*** Opening EXERCISE MATERIAL ***

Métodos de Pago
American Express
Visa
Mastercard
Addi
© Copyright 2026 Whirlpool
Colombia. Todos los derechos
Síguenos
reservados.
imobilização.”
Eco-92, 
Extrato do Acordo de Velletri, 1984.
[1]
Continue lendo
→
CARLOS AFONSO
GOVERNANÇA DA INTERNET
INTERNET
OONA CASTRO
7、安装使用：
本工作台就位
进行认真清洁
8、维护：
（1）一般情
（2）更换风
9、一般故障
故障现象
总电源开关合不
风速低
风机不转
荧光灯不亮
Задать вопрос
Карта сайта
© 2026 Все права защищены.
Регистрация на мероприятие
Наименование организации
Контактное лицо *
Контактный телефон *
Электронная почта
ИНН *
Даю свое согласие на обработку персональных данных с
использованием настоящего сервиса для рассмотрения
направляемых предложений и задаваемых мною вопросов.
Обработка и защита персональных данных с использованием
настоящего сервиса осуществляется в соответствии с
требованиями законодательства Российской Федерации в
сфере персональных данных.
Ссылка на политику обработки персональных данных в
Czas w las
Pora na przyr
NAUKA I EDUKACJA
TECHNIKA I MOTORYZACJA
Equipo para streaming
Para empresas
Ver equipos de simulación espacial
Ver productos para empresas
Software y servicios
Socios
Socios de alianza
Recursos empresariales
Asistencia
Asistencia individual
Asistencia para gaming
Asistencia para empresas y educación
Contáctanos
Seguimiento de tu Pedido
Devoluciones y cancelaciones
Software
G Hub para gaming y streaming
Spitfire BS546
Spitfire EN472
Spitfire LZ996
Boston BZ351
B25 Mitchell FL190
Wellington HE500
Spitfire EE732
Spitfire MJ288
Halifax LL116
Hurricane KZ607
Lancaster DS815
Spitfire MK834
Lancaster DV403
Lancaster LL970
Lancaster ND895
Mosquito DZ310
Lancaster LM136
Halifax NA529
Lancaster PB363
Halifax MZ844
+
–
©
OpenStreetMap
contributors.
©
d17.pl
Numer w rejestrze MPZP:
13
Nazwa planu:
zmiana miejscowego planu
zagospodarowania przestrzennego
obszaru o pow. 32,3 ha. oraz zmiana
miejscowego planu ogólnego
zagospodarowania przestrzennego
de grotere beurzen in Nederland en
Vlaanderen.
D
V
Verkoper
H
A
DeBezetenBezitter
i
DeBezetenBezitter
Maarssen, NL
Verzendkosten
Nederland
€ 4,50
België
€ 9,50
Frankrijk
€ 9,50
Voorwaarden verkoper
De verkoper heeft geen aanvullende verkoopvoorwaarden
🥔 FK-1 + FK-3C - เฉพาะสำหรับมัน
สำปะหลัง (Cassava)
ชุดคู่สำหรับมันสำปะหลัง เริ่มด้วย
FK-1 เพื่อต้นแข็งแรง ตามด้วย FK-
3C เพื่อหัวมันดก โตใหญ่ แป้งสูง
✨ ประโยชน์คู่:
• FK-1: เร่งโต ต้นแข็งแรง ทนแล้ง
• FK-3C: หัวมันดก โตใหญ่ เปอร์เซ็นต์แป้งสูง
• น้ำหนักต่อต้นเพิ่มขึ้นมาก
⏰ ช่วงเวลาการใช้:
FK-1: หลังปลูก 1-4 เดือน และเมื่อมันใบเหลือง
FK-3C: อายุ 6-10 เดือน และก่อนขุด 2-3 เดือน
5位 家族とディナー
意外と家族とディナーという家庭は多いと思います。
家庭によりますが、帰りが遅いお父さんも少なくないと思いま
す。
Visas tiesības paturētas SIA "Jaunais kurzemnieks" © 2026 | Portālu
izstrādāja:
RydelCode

*** Closing EXERCISE MATERIAL ***

EXERCISE: Output the entries exactly. Leave nothing out.

SOLUTION FOR THIS TASK:
Métodos de Pago
American Express
Visa
Mastercard
Addi
© Copyright 2026 Whirlpool
Colombia. Todos los derechos
Síguenos
reservados.
imobilização.”
Eco-92, 
Extrato do Acordo de Velletri, 1984.
[1]
Continue lendo
→
CARLOS AFONSO
GOVERNANÇA DA INTERNET
INTERNET
OONA CASTRO
7、安装使用：
本工作台就位
进行认真清洁
8、维护：
（1）一般情
（2）更换风
9、一般故障
故障现象
总电源开关合不
风速低
风机不转
荧光灯不亮
Задать вопрос
Карта сайта
© 2026 Все права защищены.
Регистрация на мероприятие
Наименование организации
Контактное лицо *
Контактный телефон *
Электронная почта
ИНН *
Даю свое согласие на обработку персональных данных с
использованием настоящего сервиса для рассмотрения
направляемых предложений и задаваемых мною вопросов.
Обработка и защита персональных данных с использованием
настоящего сервиса осуществляется в соответствии с
требованиями законодательства Российской Федерации в
сфере персональных данных.
Ссылка на политику обработки персональных данных в
Czas w las
Pora na przyr
NAUKA I EDUKACJA
TECHNIKA I MOTORYZACJA
Equipo para streaming
Para empresas
Ver equipos de simulación espacial
Ver productos para empresas
Software y servicios
Socios
Socios de alianza
Recursos empresariales
Asistencia
Asistencia individual
Asistencia para gaming
Asistencia para empresas y educación
Contáctanos
Seguimiento de tu Pedido
Devoluciones y cancelaciones
Software
G Hub para gaming y streaming
Spitfire BS546
Spitfire EN472
Spitfire LZ996
Boston BZ351
B25 Mitchell FL190
Wellington HE500
Spitfire EE732
Spitfire MJ288
Halifax LL116
Hurricane KZ607
Lancaster DS815
Spitfire MK834
Lancaster DV403
Lancaster LL970
Lancaster ND895
Mosquito DZ310
Lancaster LM136
Halifax NA529
Lancaster PB363
Halifax MZ844
+
–
©
OpenStreetMap
contributors.
©
d17.pl
Numer w rejestrze MPZP:
13
Nazwa planu:
zmiana miejscowego planu
zagospodarowania przestrzennego
obszaru o pow. 32,3 ha. oraz zmiana
miejscowego planu ogólnego
zagospodarowania przestrzennego
de grotere beurzen in Nederland en
Vlaanderen.
D
V
Verkoper
H
A
DeBezetenBezitter
i
DeBezetenBezitter
Maarssen, NL
Verzendkosten
Nederland
€ 4,50
België
€ 9,50
Frankrijk
€ 9,50
Voorwaarden verkoper
De verkoper heeft geen aanvullende verkoopvoorwaarden
🥔 FK-1 + FK-3C - เฉพาะสำหรับมัน
สำปะหลัง (Cassava)
ชุดคู่สำหรับมันสำปะหลัง เริ่มด้วย
FK-1 เพื่อต้นแข็งแรง ตามด้วย FK-
3C เพื่อหัวมันดก โตใหญ่ แป้งสูง
✨ ประโยชน์คู่:
• FK-1: เร่งโต ต้นแข็งแรง ทนแล้ง
• FK-3C: หัวมันดก โตใหญ่ เปอร์เซ็นต์แป้งสูง
• น้ำหนักต่อต้นเพิ่มขึ้นมาก
⏰ ช่วงเวลาการใช้:
FK-1: หลังปลูก 1-4 เดือน และเมื่อมันใบเหลือง
FK-3C: อายุ 6-10 เดือน และก่อนขุด 2-3 เดือน
5位 家族とディナー
意外と家族とディナーという家庭は多いと思います。
家庭によりますが、帰りが遅いお父さんも少なくないと思いま
す。
Visas tiesības paturētas SIA "Jaunais kurzemnieks" © 2026 | Portālu
izstrādāja:
RydelCode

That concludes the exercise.